Then I had one of those ``flash of light'' experiences ---
``You can do lambda-calculus in \TeX,'' I thought,
and since you can do lists directly in lambda calculus,
you should be able to do lists straightforwardly in \TeX. And so you
can. Well, fairly straightforwardly anyway.
So I went and did a bit of mathematics, and derived the \TeX\ macros
you see here. They were formally verified, and worked first time
(modulo typing errors, of which there were two).

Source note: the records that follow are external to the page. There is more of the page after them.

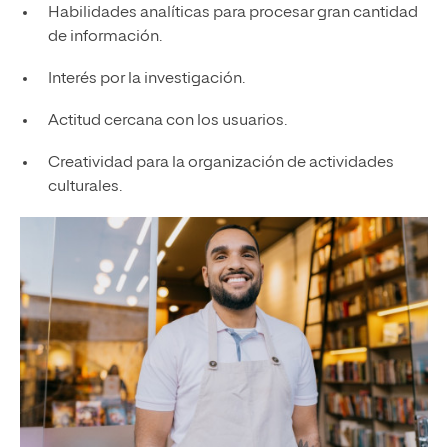
Habilidades analíticas para procesar gran cantidad
de información.
Interés por la investigación.
Actitud cercana con los usuarios.
Creatividad para la organización de actividades
culturales.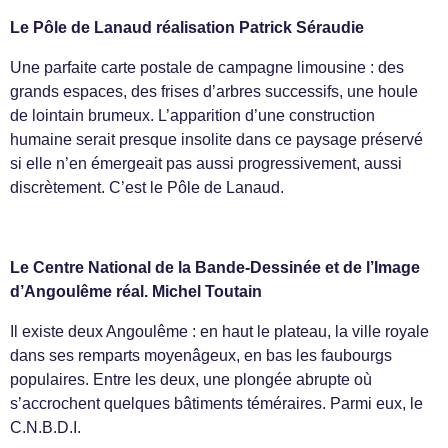
Le Pôle de Lanaud réalisation Patrick Séraudie
Une parfaite carte postale de campagne limousine : des
grands espaces, des frises d’arbres successifs, une houle
de lointain brumeux. L’apparition d’une construction
humaine serait presque insolite dans ce paysage préservé
si elle n’en émergeait pas aussi progressivement, aussi
discrètement. C’est le Pôle de Lanaud.
Le Centre National de la Bande-Dessinée et de l’Image
d’Angoulême réal. Michel Toutain
Il existe deux Angoulême : en haut le plateau, la ville royale
dans ses remparts moyenâgeux, en bas les faubourgs
populaires. Entre les deux, une plongée abrupte où
s’accrochent quelques bâtiments téméraires. Parmi eux, le
C.N.B.D.I.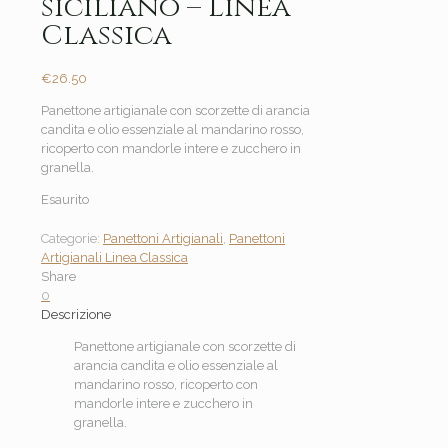
siciliano – Linea
Classica
€
26.50
Panettone artigianale con scorzette di arancia
candita e olio essenziale al mandarino rosso,
ricoperto con mandorle intere e zucchero in
granella.
Esaurito
Categorie:
Panettoni Artigianali
,
Panettoni
Artigianali Linea Classica
Share
0
Descrizione
Panettone artigianale con scorzette di
arancia candita e olio essenziale al
mandarino rosso, ricoperto con
mandorle intere e zucchero in
granella.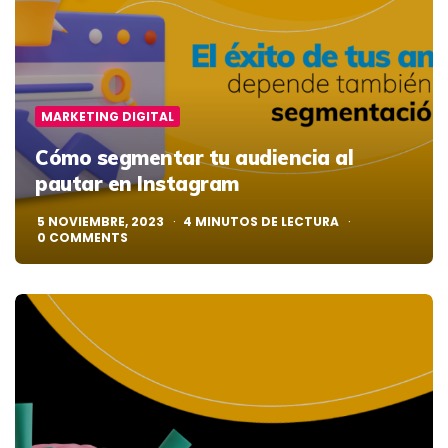
MARKETING DIGITAL
Cómo segmentar tu audiencia al
pautar en Instagram
5 NOVIEMBRE, 2023
4
MINUTOS DE LECTURA
0
COMMENTS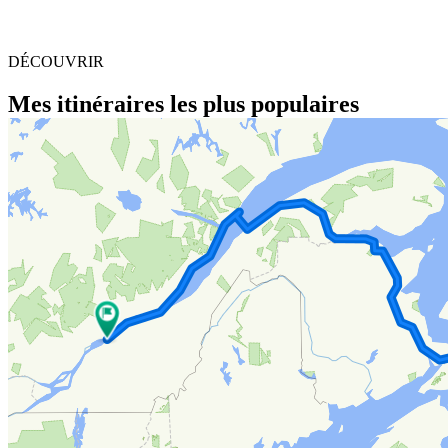
DÉCOUVRIR
Mes itinéraires les plus populaires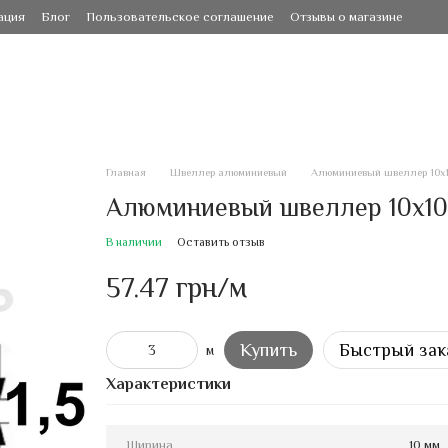
ация
Блог
Пользовательское соглашение
Отзывы о магазине
Главная
Швеллер алюминиевый
Алюминиевый швеллер 10х1
Алюминиевый швеллер 10х10х
В наличии
Оставить отзыв
57.47 грн/м
Купить
Быстрый зак
м
Характеристики
Ширина
10 мм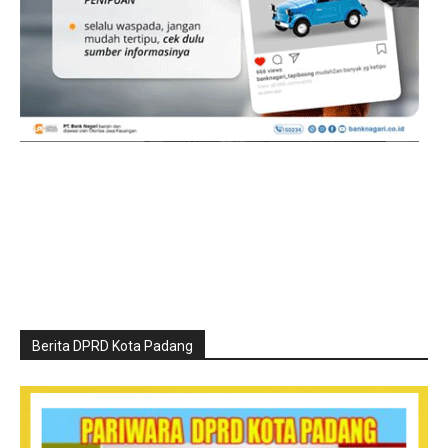
Berita DPRD Kota Padang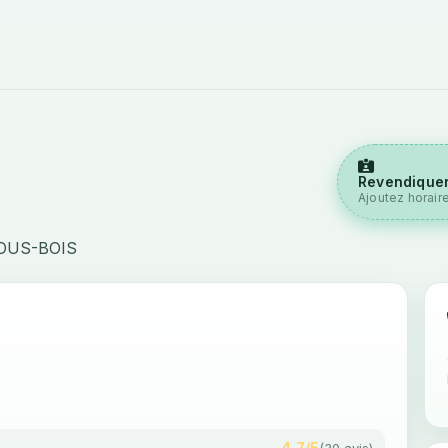
Revendiquer
Ajoutez horair
OUS-BOIS
4,7/5
(30 avis)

\section{\TeX's mouth and \TeX's stomach}
\TeX's programming facilities come in two forms --- there are \TeX's
{\em macros\/} which are expanded in its mouth, and some additional
{\em assignment\/} operations like \verb|\def| which take place in the
stomach. \TeX\ can often spring surprises on you as exactly what
gets evaluated where.
For example, in \LaTeX\ I can put down a
label by saying \verb|\label{Here}|.
\label{Here}
Then I can refer back to that label by saying
\verb|Section~\ref{Here}|, which
produces Section~\ref{Here}. Unfortunately, \verb|\ref{Here}| does
{\em not\/} expand out to {\tt\ref{Here}}! Instead, it expands out to:
\begin{verbatim}
\edef\@tempa{\@nameuse{r@Here}}
\expandafter\@car\@tempa\@nil\null
\end{verbatim}
This means that I can't say
\begin{verbatim}
\ifnum\ref{Here}<4 Hello\fi
\end{verbatim}
and hope that this will expand out to Hello. Instead I
get an error message. Which is rather a pity, as \TeX's mouth is
quite a powerful programming language (as powerful as a Turing Machine in
fact).
\section{Functions}
A {\em function\/} is a mathematical object that takes in an argument
(which could well be another function) and returns some other mathematical
object. For example the function $Not$ takes in a boolean and returns
its complement. I'll write function application without brackets,
so $Not~b$ is the boolean complement of $b$.
Function application
binds to the left, so $f~a~b$ is $(f~a)~b$ rather than $f~(a~b)$.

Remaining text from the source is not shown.